AIにおける「学習」と「推論」の違いと計算手法
野村:AI半導体の領域ではNVIDIAが莫大な利益を上げていますが、インテルのCPUとNVIDIAのGPUでは、役割がどう違うのでしょうか。
岡:それを理解するためには、AIのプロセスを「学習」と「推論」の2段階に分けて考える必要があります。まず「学習」とは、モデルを賢くするプロセスです。ChatGPTの背後にあるGPT-3のような大規模なモデルに、膨大なデータを読み込ませて予測精度を上げる段階を指します。一方の「推論」とは、ユーザーが質問したことに対して回答を生成するなど、AIが実際に要求に応えるプロセスです。
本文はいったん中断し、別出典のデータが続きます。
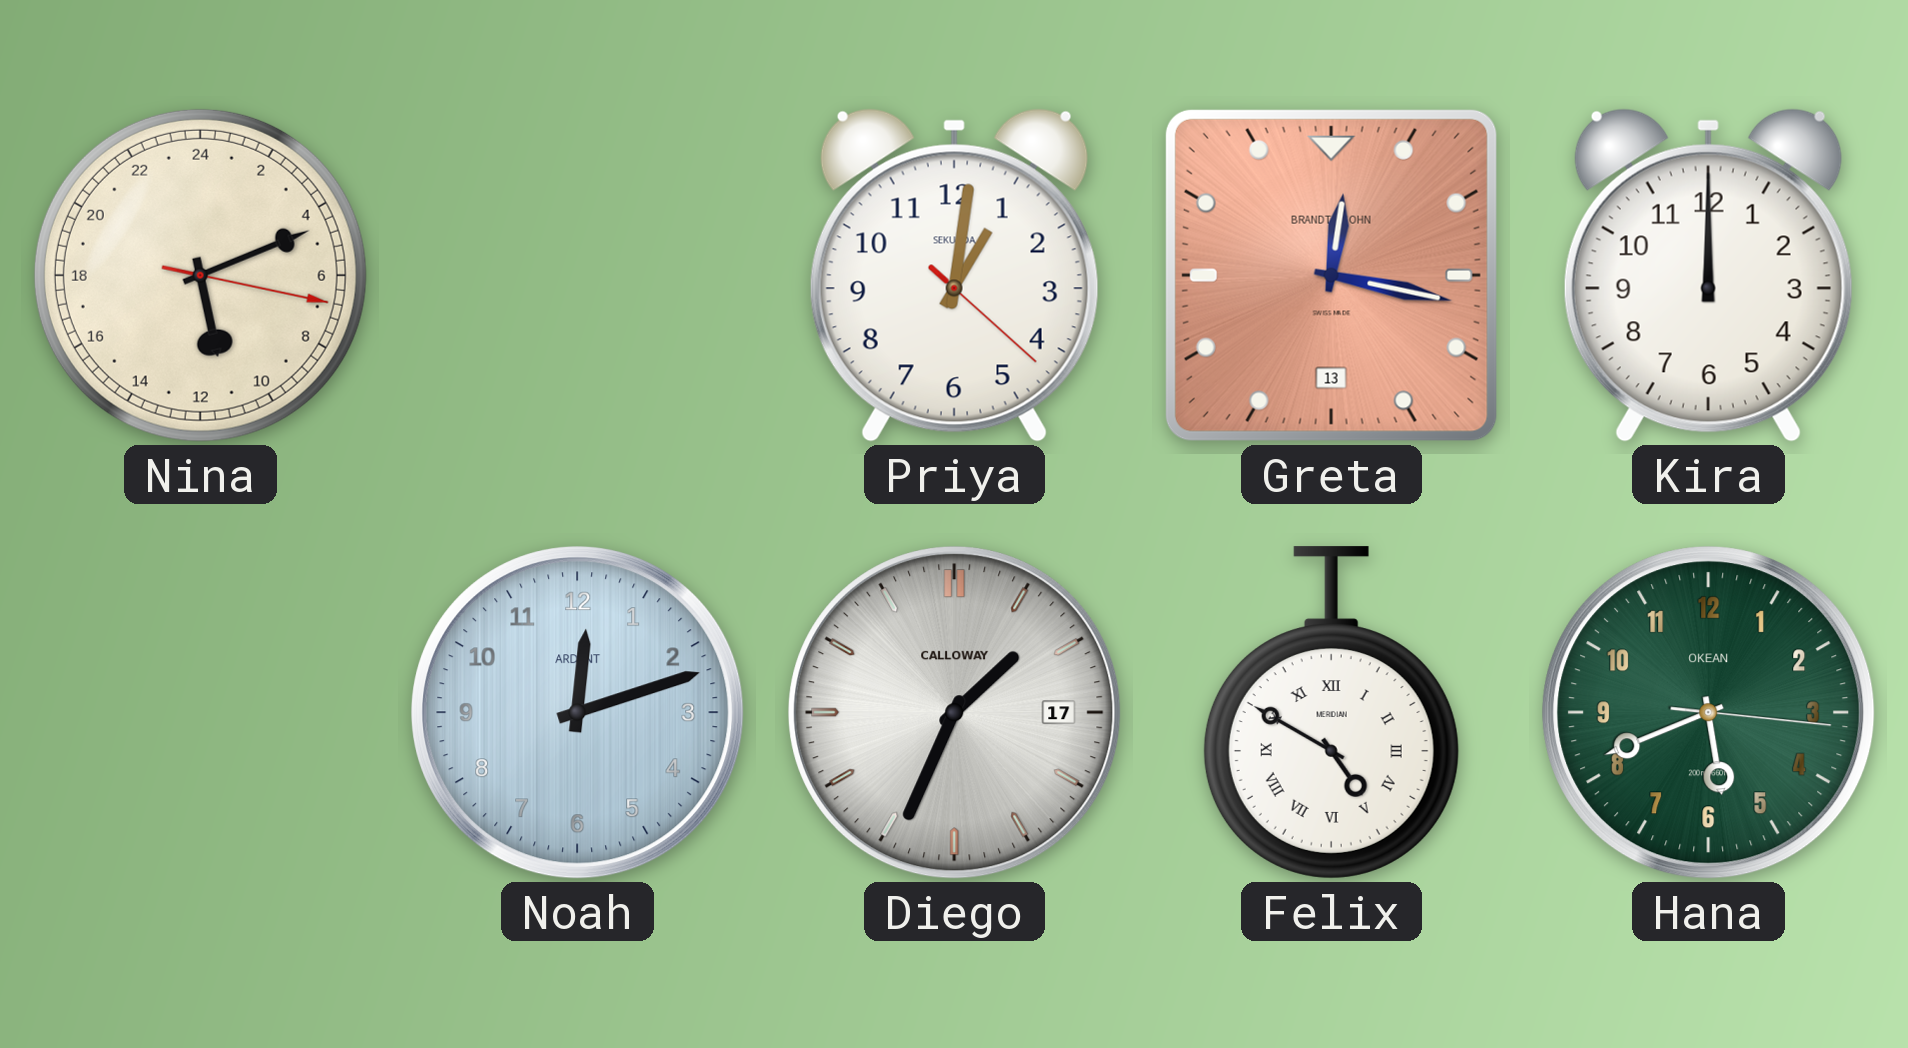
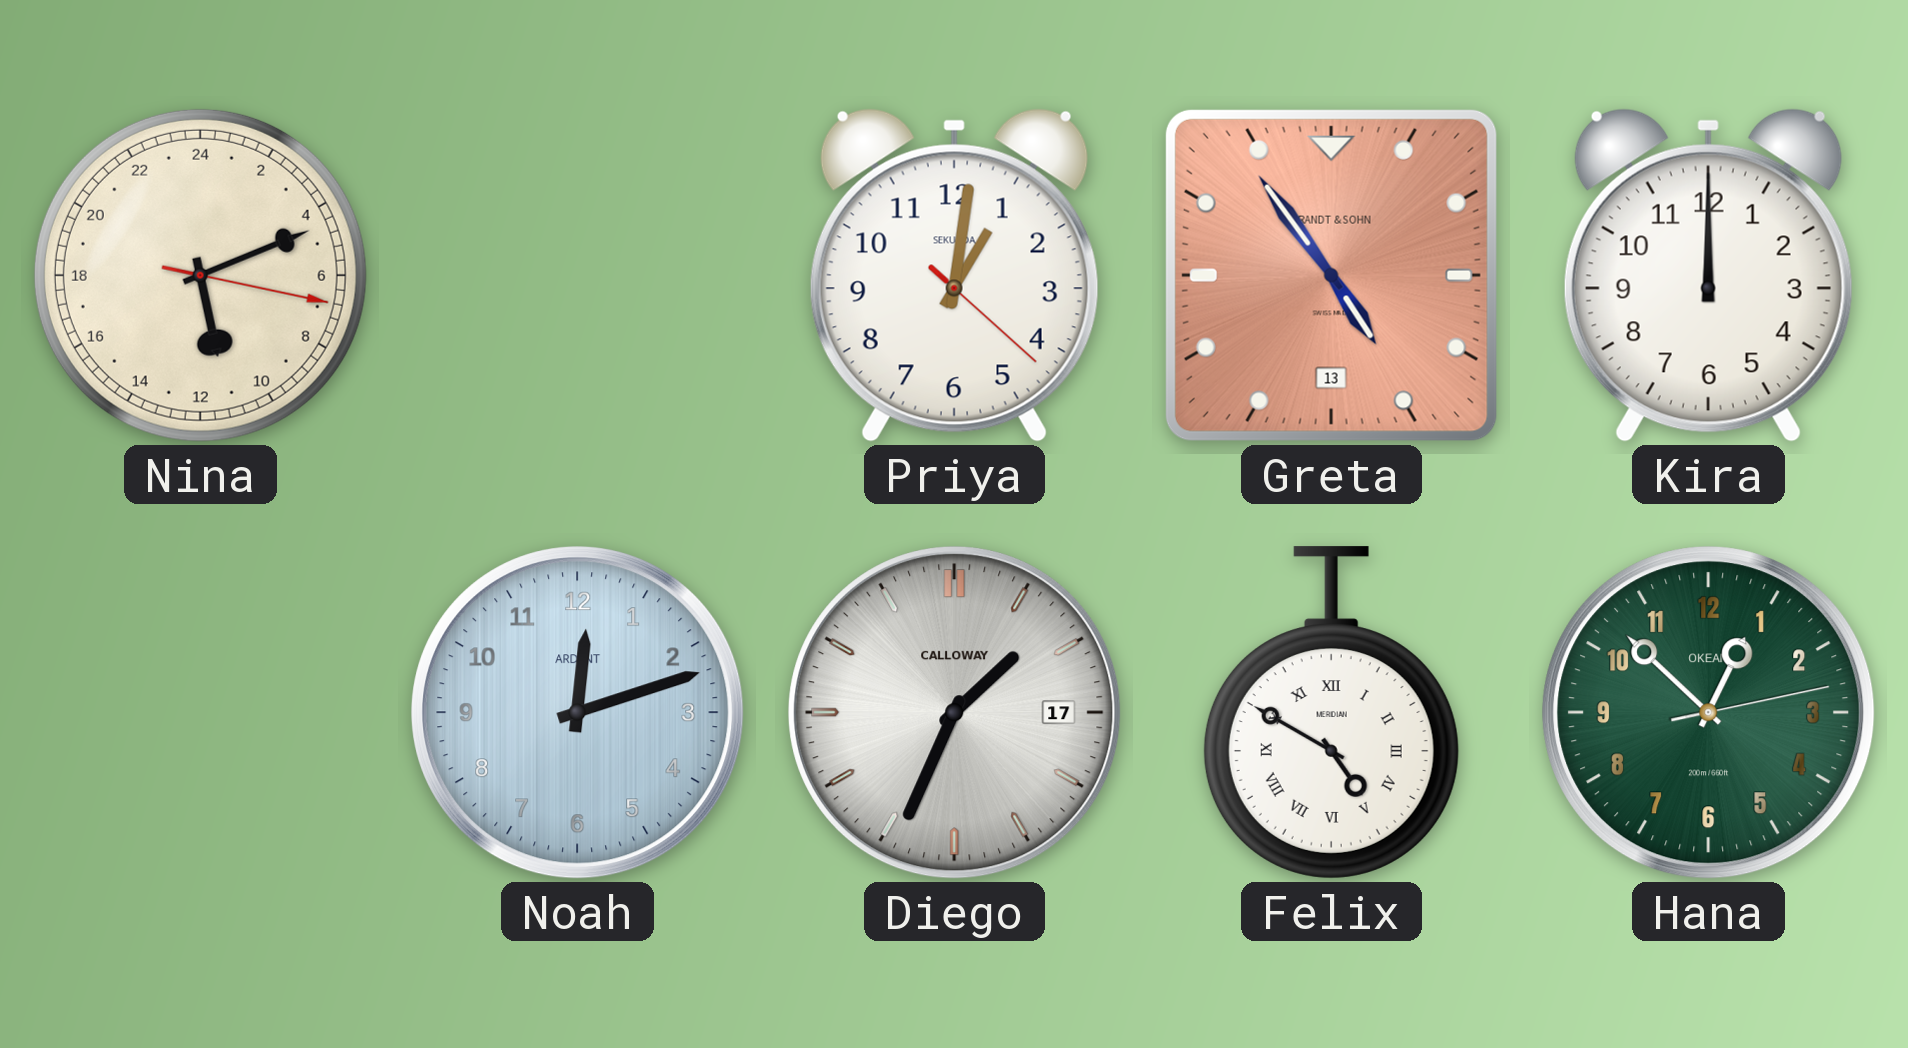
Greta: 12:17 -> 4:54
Hana: 5:41 -> 12:52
野村:これまでのAIブームは「学習」がメインだった、ということですか。
岡:その通りです。ChatGPTが登場した当初は、いかにモデルを賢くして世に出すかという「学習」のニーズが圧倒的でした。そのため、AIデータセンターは学習のために構築され、そこではGPUが主役を務めていました。
野村:なぜ学習にはGPUが適しているのでしょうか。
岡:これはCPUとGPUの計算手法の違いに起因しています。CPUはパソコンやスマートフォンの「頭脳」として知られていますが、特徴は「逐次処理」です。例えるなら、100マス計算を左から順番に1マスずつ解いていく方式です。対してGPUは、もともとゲームのグラフィックス用途などで発展してきました。複雑な計算は苦手ですが、単純な計算を一度に大量に行う「並列処理」を得意としています。
野村:処理の進め方が根本的に違うのですね。
岡:わかりやすく例えるなら、「1人の数学者(CPU)」と「1万人の小学生(GPU)」の違いです。100マス計算を10億題解くような膨大な作業が必要な場合、高度な数学知識は不要です。単純作業を馬力でこなせる1万人の小学生(GPU)の方が、圧倒的に早く処理できます。学習プロセスは膨大な掛け算と足し算の繰り返しであるため、これまではGPUに注文が殺到していたのです。
「AIエージェント」の登場が変える半導体の主導権
野村:しかし、現在はそのフェーズが変わりつつあると。
岡:はい。フェーズが「推論」へと移行し、さらにその内容が進化してきたことで、再びCPUが必要とされる場面が増えています。初期のChatGPTのような一問一答形式であれば、主な処理は計算であるため、まだGPUでも対応可能でした。しかし、現在キーワードとなっている「AIエージェント」の段階になると状況が変わります。
野村:AIエージェントになると、具体的に何がそれほど違うのでしょうか。
岡:AIエージェントはタスクが複雑化するため、単に計算するだけでなく、「どのようにタスクをこなすか計画を立てる」「段取りを決める」「リソースを適切に分配する」といった、いわゆる「オーケストレーション」という役割が必要になります。
野村:全体の司令塔のような役割ですね。
岡:そうです。例えばカスタマーサポートのAIエージェントを想定してみましょう。ユーザーから「注文した商品が届かない」と問い合わせがあった際、AIは単に言葉を返すだけでなく、社内データベースで注文状況を確認し、配送業者のAPIを叩いて現在地を把握し、さらに返品ポリシーを確認するといった、複数のツールを呼び出して実行しなければなりません。こうした「お膳立て」や「段取り」の指示は、逐次処理を得意とするCPUの独壇場なのです。
野村:なるほど。AIが「考える」だけでなく「行動」するようになると、数学者(CPU)の知恵が必要になるわけですね。
岡:推論の中でも「一問一答型」から「AIエージェント型」への進化が、大きな転換点となりました。司令塔が必要とされる時代になったからこそ、CPUの王者であるインテルが再び注目されているのです。